• _The problem_
In the records that follow, skip the pictures and print everything else exactly.

• _Data excerpts_
[Start of section]

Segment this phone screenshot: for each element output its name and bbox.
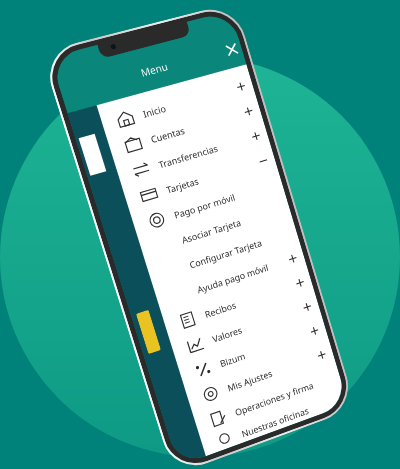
button[interactable]: Recibos xyxy=(162,267,314,340)
staticText: Pago por móvil xyxy=(172,191,236,221)
button[interactable]: Valores xyxy=(170,291,322,365)
staticText: Configurar Tarjeta xyxy=(188,236,263,270)
staticText: Mis Ajustes xyxy=(226,367,274,394)
button[interactable]: Operaciones y firma xyxy=(193,363,343,438)
staticText: Cuentas xyxy=(149,124,186,145)
staticText: Recibos xyxy=(203,298,238,320)
staticText: Menu xyxy=(139,59,170,80)
button[interactable]: Transferencias xyxy=(115,121,271,189)
button[interactable]: Mis Ajustes xyxy=(185,339,336,414)
staticText: Asociar Tarjeta xyxy=(180,216,243,246)
staticText: Inicio xyxy=(141,102,168,120)
staticText: Transferencias xyxy=(157,142,220,170)
button[interactable]: Cuentas xyxy=(107,96,263,164)
staticText: Operaciones y firma xyxy=(233,379,315,418)
button[interactable]: Ayuda pago móvil xyxy=(154,243,307,315)
staticText: Valores xyxy=(211,324,243,345)
button[interactable]: Nuestras oficinas xyxy=(200,387,348,456)
button[interactable]: Asociar Tarjeta xyxy=(138,194,293,265)
staticText: Bizum xyxy=(218,349,247,369)
button[interactable]: Close xyxy=(220,38,243,61)
staticText: Nuestras oficinas xyxy=(240,404,310,440)
button[interactable]: Inicio xyxy=(99,71,256,138)
button[interactable]: Tarjetas xyxy=(123,145,278,214)
button[interactable]: Bizum xyxy=(177,315,329,389)
button[interactable]: Pago por móvil xyxy=(130,170,285,240)
button[interactable]: Configurar Tarjeta xyxy=(146,219,300,290)
staticText: Tarjetas xyxy=(165,174,201,196)
staticText: Ayuda pago móvil xyxy=(196,261,270,295)
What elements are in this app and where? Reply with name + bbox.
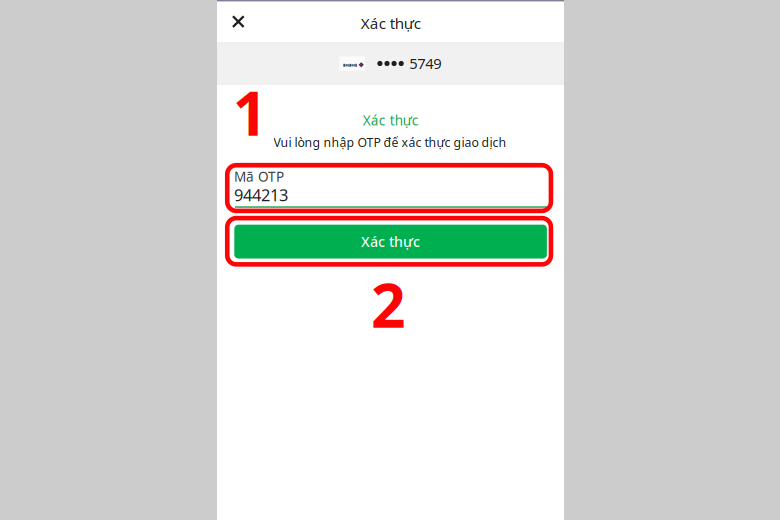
staticText: 944213: [234, 184, 288, 206]
button[interactable]: Close: [217, 1, 259, 43]
staticText: 5749: [409, 53, 441, 73]
button[interactable]: Mã OTP: [234, 167, 547, 208]
staticText: Xác thực: [361, 13, 421, 33]
staticText: 2: [371, 263, 406, 345]
staticText: Xác thực: [361, 232, 420, 251]
staticText: 1: [233, 71, 268, 153]
button[interactable]: Xác thực: [234, 225, 547, 258]
staticText: Mã OTP: [234, 167, 284, 186]
staticText: Xác thực: [363, 111, 419, 129]
staticText: Vui lòng nhập OTP để xác thực giao dịch: [274, 134, 506, 151]
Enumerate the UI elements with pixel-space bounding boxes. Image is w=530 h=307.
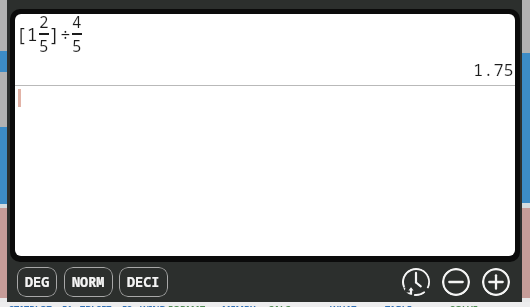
staticText: ]: [49, 22, 60, 47]
staticText: TABLE: [385, 302, 412, 307]
staticText: ÷: [60, 22, 71, 47]
button[interactable]: History: [402, 268, 430, 296]
staticText: NORM: [72, 273, 105, 291]
staticText: F1: [62, 302, 73, 307]
staticText: [1: [16, 22, 38, 47]
staticText: WHAT: [330, 302, 357, 307]
staticText: STATPLOT: [9, 302, 52, 307]
staticText: 2: [39, 14, 49, 33]
button[interactable]: NORM: [64, 267, 113, 297]
staticText: FORMAT: [168, 302, 206, 307]
staticText: 5: [72, 35, 82, 57]
button[interactable]: DECI: [119, 267, 168, 297]
staticText: WIND: [140, 302, 167, 307]
staticText: DEG: [25, 273, 50, 291]
staticText: 4: [72, 14, 82, 33]
staticText: 5: [39, 35, 49, 57]
staticText: SOLVE: [450, 302, 478, 307]
button[interactable]: Zoom out: [442, 268, 470, 296]
button[interactable]: Zoom in: [482, 268, 510, 296]
staticText: F2: [122, 302, 133, 307]
staticText: CALC: [268, 302, 291, 307]
staticText: DECI: [127, 273, 160, 291]
staticText: 1.75: [473, 58, 514, 81]
button[interactable]: DEG: [17, 267, 57, 297]
staticText: TBLSET: [80, 302, 112, 307]
staticText: MEMRY: [222, 302, 256, 307]
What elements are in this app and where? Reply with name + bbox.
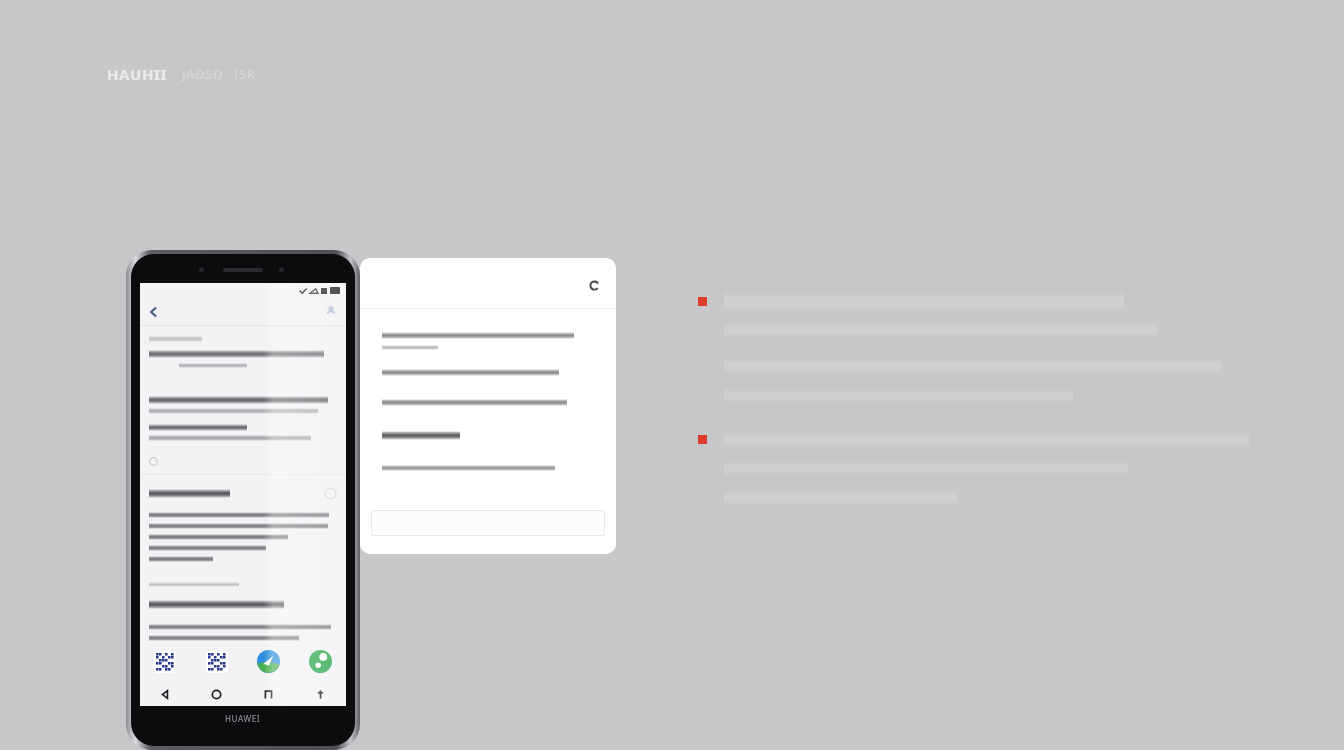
button[interactable]: QR code: [206, 651, 228, 673]
button[interactable]: Options: [324, 487, 337, 500]
staticText: ISR: [234, 65, 256, 83]
button[interactable]: [371, 510, 605, 536]
button[interactable]: Home: [191, 682, 242, 706]
staticText: HAUHII: [107, 64, 167, 84]
button[interactable]: Refresh: [586, 277, 603, 294]
button[interactable]: More: [149, 457, 158, 466]
button[interactable]: Up: [294, 682, 346, 706]
button[interactable]: QR code: [154, 651, 176, 673]
button[interactable]: Back: [148, 306, 160, 318]
staticText: HUAWEI: [225, 713, 261, 724]
button[interactable]: Recent apps: [242, 682, 294, 706]
button[interactable]: Account: [325, 305, 337, 317]
button[interactable]: Share app: [257, 650, 280, 673]
staticText: JADSD: [182, 65, 223, 83]
button[interactable]: Back: [140, 682, 191, 706]
button[interactable]: Message app: [309, 650, 332, 673]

[End of section]

• _Answer to the exercise_
Segment this phone screenshot: for each element output its name and bbox.
button[interactable]: Recibos xyxy=(162,267,314,340)
staticText: Pago por móvil xyxy=(172,191,236,221)
button[interactable]: Valores xyxy=(170,291,322,365)
staticText: Configurar Tarjeta xyxy=(188,236,263,270)
staticText: Mis Ajustes xyxy=(226,367,274,394)
button[interactable]: Operaciones y firma xyxy=(193,363,343,438)
staticText: Cuentas xyxy=(149,124,186,145)
staticText: Recibos xyxy=(203,298,238,320)
staticText: Menu xyxy=(139,59,170,80)
button[interactable]: Transferencias xyxy=(115,121,271,189)
button[interactable]: Mis Ajustes xyxy=(185,339,336,414)
staticText: Asociar Tarjeta xyxy=(180,216,243,246)
staticText: Inicio xyxy=(141,102,168,120)
staticText: Transferencias xyxy=(157,142,220,170)
button[interactable]: Cuentas xyxy=(107,96,263,164)
staticText: Operaciones y firma xyxy=(233,379,315,418)
button[interactable]: Ayuda pago móvil xyxy=(154,243,307,315)
staticText: Valores xyxy=(211,324,243,345)
button[interactable]: Nuestras oficinas xyxy=(200,387,348,456)
button[interactable]: Asociar Tarjeta xyxy=(138,194,293,265)
staticText: Bizum xyxy=(218,349,247,369)
button[interactable]: Close xyxy=(220,38,243,61)
staticText: Nuestras oficinas xyxy=(240,404,310,440)
button[interactable]: Inicio xyxy=(99,71,256,138)
button[interactable]: Tarjetas xyxy=(123,145,278,214)
button[interactable]: Bizum xyxy=(177,315,329,389)
button[interactable]: Pago por móvil xyxy=(130,170,285,240)
button[interactable]: Configurar Tarjeta xyxy=(146,219,300,290)
staticText: Tarjetas xyxy=(165,174,201,196)
staticText: Ayuda pago móvil xyxy=(196,261,270,295)
What elements are in this app and where? Reply with name + bbox.
staticText: 944213: [234, 184, 288, 206]
button[interactable]: Close: [217, 1, 259, 43]
staticText: 5749: [409, 53, 441, 73]
button[interactable]: Mã OTP: [234, 167, 547, 208]
staticText: Xác thực: [361, 13, 421, 33]
staticText: 2: [371, 263, 406, 345]
staticText: Xác thực: [361, 232, 420, 251]
staticText: 1: [233, 71, 268, 153]
button[interactable]: Xác thực: [234, 225, 547, 258]
staticText: Mã OTP: [234, 167, 284, 186]
staticText: Xác thực: [363, 111, 419, 129]
staticText: Vui lòng nhập OTP để xác thực giao dịch: [274, 134, 506, 151]
Enumerate the UI elements with pixel-space bounding boxes. Image is w=530 h=307.
staticText: ]: [49, 22, 60, 47]
staticText: TABLE: [385, 302, 412, 307]
staticText: ÷: [60, 22, 71, 47]
button[interactable]: History: [402, 268, 430, 296]
staticText: NORM: [72, 273, 105, 291]
staticText: F1: [62, 302, 73, 307]
staticText: [1: [16, 22, 38, 47]
staticText: WHAT: [330, 302, 357, 307]
staticText: STATPLOT: [9, 302, 52, 307]
staticText: 2: [39, 14, 49, 33]
button[interactable]: NORM: [64, 267, 113, 297]
staticText: FORMAT: [168, 302, 206, 307]
staticText: 5: [72, 35, 82, 57]
button[interactable]: DECI: [119, 267, 168, 297]
staticText: WIND: [140, 302, 167, 307]
staticText: DEG: [25, 273, 50, 291]
staticText: 4: [72, 14, 82, 33]
staticText: 5: [39, 35, 49, 57]
staticText: SOLVE: [450, 302, 478, 307]
button[interactable]: Zoom out: [442, 268, 470, 296]
button[interactable]: Zoom in: [482, 268, 510, 296]
staticText: F2: [122, 302, 133, 307]
staticText: CALC: [268, 302, 291, 307]
staticText: DECI: [127, 273, 160, 291]
staticText: 1.75: [473, 58, 514, 81]
button[interactable]: DEG: [17, 267, 57, 297]
staticText: TBLSET: [80, 302, 112, 307]
staticText: MEMRY: [222, 302, 256, 307]
What elements are in this app and where? Reply with name + bbox.
button[interactable]: QR code: [206, 651, 228, 673]
button[interactable]: Options: [324, 487, 337, 500]
staticText: ISR: [234, 65, 256, 83]
button[interactable]: [371, 510, 605, 536]
button[interactable]: Home: [191, 682, 242, 706]
staticText: HAUHII: [107, 64, 167, 84]
button[interactable]: Refresh: [586, 277, 603, 294]
button[interactable]: More: [149, 457, 158, 466]
button[interactable]: Up: [294, 682, 346, 706]
button[interactable]: QR code: [154, 651, 176, 673]
button[interactable]: Back: [148, 306, 160, 318]
staticText: HUAWEI: [225, 713, 261, 724]
button[interactable]: Recent apps: [242, 682, 294, 706]
button[interactable]: Account: [325, 305, 337, 317]
button[interactable]: Share app: [257, 650, 280, 673]
staticText: JADSD: [182, 65, 223, 83]
button[interactable]: Back: [140, 682, 191, 706]
button[interactable]: Message app: [309, 650, 332, 673]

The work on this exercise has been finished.